WHAT IS BEING ASKED:
Look through the entries for the string "DimleTeam" and copy every line where it shows up.
==============================
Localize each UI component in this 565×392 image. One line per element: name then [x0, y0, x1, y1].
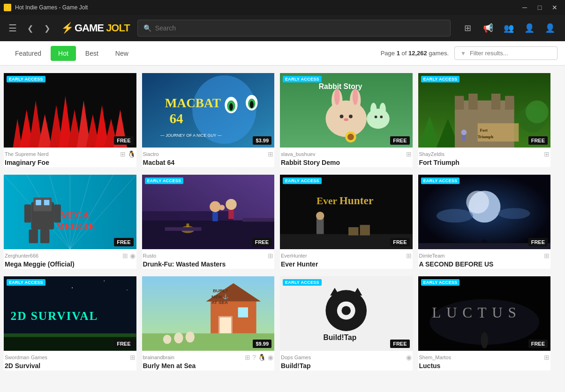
- speaker-icon-button[interactable]: 📢: [479, 19, 497, 37]
- game-title: Burly Men at Sea: [143, 362, 274, 370]
- price-badge: $3.99: [253, 136, 271, 145]
- svg-text:Hunter: Hunter: [339, 194, 374, 207]
- grid-icon-button[interactable]: ⊞: [458, 19, 477, 37]
- game-card-macbat-64[interactable]: MACBAT 64 — JOURNEY OF A NICE GUY — $3.9…: [142, 73, 275, 167]
- back-button[interactable]: ❮: [23, 21, 37, 36]
- game-card-drunk-fu[interactable]: Early Access FREE Rusto ⊞ Drunk-Fu: Wast…: [142, 175, 275, 269]
- svg-rect-90: [165, 227, 201, 231]
- game-title: Rabbit Story Demo: [281, 159, 412, 166]
- filter-input[interactable]: [470, 50, 551, 57]
- game-card-2d-survival[interactable]: 2D SURVIVAL Early Access FREE Swordman G…: [4, 276, 136, 370]
- game-card-buildtap[interactable]: Build!Tap Early Access FREE Dops Games ◉…: [280, 276, 413, 370]
- hamburger-menu-button[interactable]: ☰: [6, 20, 20, 37]
- svg-rect-75: [29, 229, 38, 243]
- svg-rect-74: [54, 204, 61, 222]
- html5-icon: ◉: [406, 354, 412, 361]
- windows-icon: ⊞: [544, 252, 550, 259]
- early-access-badge: Early Access: [421, 279, 460, 286]
- game-developer: The Supreme Nerd ⊞🐧: [5, 150, 136, 158]
- game-card-rabbit-story[interactable]: Rabbit Story Early: [280, 73, 413, 167]
- early-access-badge: Early Access: [7, 279, 45, 286]
- close-button[interactable]: ✕: [548, 2, 561, 13]
- svg-text:AT SEA: AT SEA: [211, 300, 228, 305]
- game-card-imaginary-foe[interactable]: Early Access FREE The Supreme Nerd ⊞🐧 Im…: [4, 73, 136, 167]
- early-access-badge: Early Access: [421, 76, 460, 82]
- forward-button[interactable]: ❯: [40, 21, 53, 36]
- svg-rect-96: [360, 225, 369, 235]
- early-access-badge: Early Access: [7, 76, 45, 82]
- tab-new[interactable]: New: [108, 46, 136, 61]
- windows-icon: ⊞: [406, 150, 412, 158]
- game-thumbnail-macbat-64: MACBAT 64 — JOURNEY OF A NICE GUY — $3.9…: [142, 73, 275, 148]
- game-title: Drunk-Fu: Wasted Masters: [143, 260, 274, 268]
- svg-rect-53: [505, 96, 514, 110]
- game-title: A SECOND BEFORE US: [419, 260, 550, 268]
- game-developer: brainandbrain ⊞?🐧◉: [143, 354, 274, 361]
- svg-rect-72: [44, 200, 50, 206]
- game-card-luctus[interactable]: LUCTUS Early Access FREE Shem_Martos ⊞ L…: [418, 276, 551, 370]
- game-card-burly-men-at-sea[interactable]: BURLY MEN ⚓ AT SEA $9.99 brainandbrain ⊞…: [142, 276, 275, 370]
- search-icon: 🔍: [143, 24, 151, 32]
- minimize-button[interactable]: ─: [518, 2, 531, 13]
- windows-icon: ⊞: [122, 252, 128, 259]
- search-input[interactable]: [155, 24, 444, 32]
- windows-icon: ⊞: [268, 150, 273, 158]
- svg-point-39: [370, 103, 377, 116]
- game-info: EverHunter ⊞ Ever Hunter: [280, 249, 413, 269]
- svg-text:— JOURNEY OF A NICE GUY —: — JOURNEY OF A NICE GUY —: [160, 133, 221, 138]
- developer-name: slava_bushuev: [281, 151, 315, 157]
- friends-icon-button[interactable]: 👥: [499, 19, 518, 37]
- notification-icon-button[interactable]: 👤: [541, 19, 559, 37]
- svg-point-59: [461, 130, 467, 135]
- maximize-button[interactable]: □: [533, 2, 546, 13]
- game-thumbnail-ever-hunter: Ever Hunter Early Access FREE: [280, 175, 413, 249]
- game-info: The Supreme Nerd ⊞🐧 Imaginary Foe: [4, 148, 136, 167]
- game-developer: ShayZeldis ⊞: [419, 150, 550, 158]
- svg-rect-73: [24, 204, 31, 222]
- price-badge: FREE: [390, 136, 409, 145]
- game-card-fort-triumph[interactable]: Fort Triumph Early Access FREE ShayZeldi…: [418, 73, 551, 167]
- game-info: Shem_Martos ⊞ Luctus: [418, 351, 551, 370]
- game-title: Fort Triumph: [419, 159, 550, 166]
- svg-text:MEN ⚓: MEN ⚓: [211, 294, 229, 300]
- filter-box[interactable]: ▼: [454, 46, 557, 60]
- svg-rect-52: [491, 94, 500, 110]
- game-grid: Early Access FREE The Supreme Nerd ⊞🐧 Im…: [0, 66, 558, 378]
- svg-point-33: [334, 89, 340, 105]
- developer-name: Zerghunter666: [5, 253, 38, 259]
- svg-point-34: [353, 89, 358, 105]
- price-badge: FREE: [390, 340, 409, 348]
- svg-point-112: [127, 289, 128, 290]
- search-bar[interactable]: 🔍: [137, 20, 451, 37]
- svg-point-103: [498, 208, 530, 219]
- window-controls[interactable]: ─ □ ✕: [518, 2, 561, 13]
- game-info: Dops Games ◉ Build!Tap: [280, 351, 413, 370]
- tab-featured[interactable]: Featured: [8, 46, 49, 61]
- linux-icon: 🐧: [258, 354, 266, 361]
- platform-icons: ⊞: [544, 252, 550, 259]
- html5-icon: ◉: [268, 354, 273, 361]
- logo-bolt-icon: ⚡: [61, 22, 74, 34]
- price-badge: FREE: [528, 340, 548, 348]
- price-badge: FREE: [114, 238, 133, 246]
- nav-bar: ☰ ❮ ❯ ⚡ GAME JOLT 🔍 ⊞ 📢 👥 👤 👤: [0, 15, 565, 41]
- platform-icons: ⊞: [268, 252, 273, 259]
- svg-rect-118: [211, 301, 256, 333]
- svg-point-126: [185, 332, 194, 342]
- developer-name: DimleTeam: [419, 253, 445, 259]
- game-card-second-before-us[interactable]: Early Access FREE DimleTeam ⊞ A SECOND B…: [418, 175, 551, 269]
- game-card-ever-hunter[interactable]: Ever Hunter Early Access FREE EverHunter…: [280, 175, 413, 269]
- game-title: Mega Meggie (Official): [5, 260, 136, 268]
- tab-hot[interactable]: Hot: [51, 46, 76, 61]
- svg-text:Fort: Fort: [480, 128, 488, 133]
- game-card-mega-meggie[interactable]: MEGA MEGGIE FREE Zerghunter666 ⊞◉ Mega M…: [4, 175, 136, 269]
- svg-rect-60: [462, 135, 466, 141]
- windows-icon: ⊞: [120, 150, 126, 158]
- price-badge: FREE: [114, 340, 133, 348]
- sub-nav: Featured Hot Best New Page 1 of 12,262 g…: [0, 41, 565, 66]
- svg-rect-85: [228, 210, 234, 219]
- avatar-button[interactable]: 👤: [520, 19, 539, 37]
- svg-point-82: [210, 201, 220, 212]
- tab-best[interactable]: Best: [78, 46, 106, 61]
- svg-point-86: [219, 205, 225, 210]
==============================
SOLUTION FOR THIS TASK:
- developer-name: DimleTeam: [419, 253, 445, 259]
- game-card-second-before-us[interactable]: Early Access FREE DimleTeam ⊞ A SECOND B…: [418, 175, 551, 269]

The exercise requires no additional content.